Part 2 is continued in the JARS v58 no.1.
Footnotes
1
A list of all the Gold and Silver medal winners and the year awarded up to and including
1995, compiled by Ed Eagan, will be found in Vol. 49, No. 3, summer issue of the ARS Journal.
2
There are just over fifty Smiths in the ARS, and as far as I can determine they are not
related. So far only two Smiths: Cecil Smith (GM 23) of Aurora, Ore., and Britt Smith (GM 51) of
Kent, Wash., have received Gold medals along with one Silver to J. Parker Smith (SM 21) of Sebastopol
Calif.
3
This was not the case when the writer received his Gold Medal (GM 79). Being unable to attend
the 2000 annual meeting as I would be away in Sikkim, I was leaked the news the evening before we
left for India and so had to wait before receiving the medal with framed citation at the Vancouver
Chapter, September 2000, meeting.
4
These ARS Chapters at Large are the Danish, Dutch, Scottish, Swedish, and J. D. Hooker
Chapter in Sikkim, India.
5
Initially the ARS began a process to rate and give awards to North American created
rhododendron hybrids similar in nature to the RHS Award of Merit (AM), and First Class
Certificate (FCC) for plants. However, the ARS awards system consisted of three successive stages
to the top award. The first step was a Preliminary Award (PA), then an Award of Excellence (AE),
and finally a Test Garden Certificate (TGC). It proved unworkable and misleading on a North
American basis, as it really only ever proved of any merit regionally. However, with adoption of
international registration of rhododendrons hybrids under RHS rules, the ARS Awards program has
fallen by the wayside. Regional test gardens like Meerkerk might be an answer but that is another
story.
6
Rhodamine Pink is 527/1 on the HCC Colour Chart.
7
William (Bill) (Robbie) Robinson was head gardener with the city of Portland Parks
for twenty-five years. He built the large rock garden at the Crystal Springs Rhododendron Garden in
Portland. He received the Portland Chapter's first Bronze Medal Award. Along with fourteen others
Bill received the Founding Member Award at the 50th Anniversary Banquet May 13, 1995, in Portland,
Ore.

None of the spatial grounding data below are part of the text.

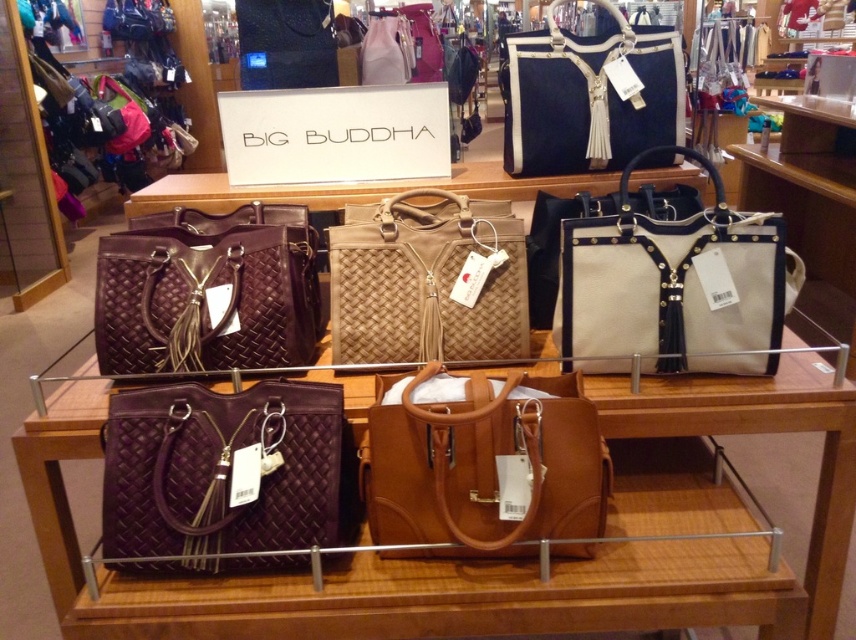 You are a customer in the store and want to find the tan leather tote at center. Based on the coordinates provided, can you determine its position relative to the other handbags in the display?

The tan leather tote at center is located at coordinates point (x=485, y=465), which places it centrally within the display area, likely positioned in the middle of the lower row of handbags.

In the scene shown: You are a customer in the store looking at the handbags. You want to pick up the matte purple woven tote at lower left and the tan woven tote at center. Which one do you need to move first to access the other?

The matte purple woven tote at lower left is in front of the tan woven tote at center, so you need to move the matte purple woven tote at lower left first to access the tan woven tote at center.

You are a customer in the store and want to pick up the matte brown woven tote at upper left and the black woven tote at upper center. Which one do you need to reach for first?

You should reach for the matte brown woven tote at upper left first because it is closer to you than the black woven tote at upper center.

Bill was last seen alive and well at the ARS Annual Convention in May 2003 at Olympia, Wash.
8
The Edinburgh Botanical Gardens, or the Royal Botanical Gardens Edinburgh (RBGE), is
the international designated registry and depository for all rhododendron species.
9
The Balfourian classification of rhododendron species was first set out in 1930 with a book
titled
The Species of Rhododendron
, edited by J. B. Stevenson and published by the (English)
Rhododendron Society, founded in 1915. A second edition was published in 1947 of which the writer
has a copy. In 1961 the writer took this copy to the 1st International Rhododendron Conference held
in Portland, Ore. Dr. Harold R. Fletcher, who was then Keeper of the Royal Botanic Gardens Edinburgh
(Balfour was also a Keeper of the RBGE), was a featured speaker at the conference. If I remember correctly
Davidian had been asked to come to the conference but his boss came instead so my 2nd edition of
The Species of Rhododendron is autographed by Harold R. Fletcher.
10
There is a daunting forty-three series and an equal number of subseries in the Balfourian
System and that's not including the Malesians (vireyas). In a subsequent "Gold Medal Who's Who" the
Gold Medal winner who developed the new Rhododendron species classification system that now includes
the garden challenged genus
Ledum
will be revealed.
11
The Pacific Coast Rhododendron Story: The Hybridizers, Collectors and Gardens
by Sonja Nelson & Portland Chapter American Rhododendron Society, 2001, Binford & Mort, Portland Oregon.
Page 19.
12
Salley and Greer, in
Rhododendron Hybrids
(by Homer E. Salley and Harold Greer,
Rhododendron Hybrids, 2nd Ed.
, 1992, Timber Press, Portland, Ore.) Timber Press, Portland, Ore.)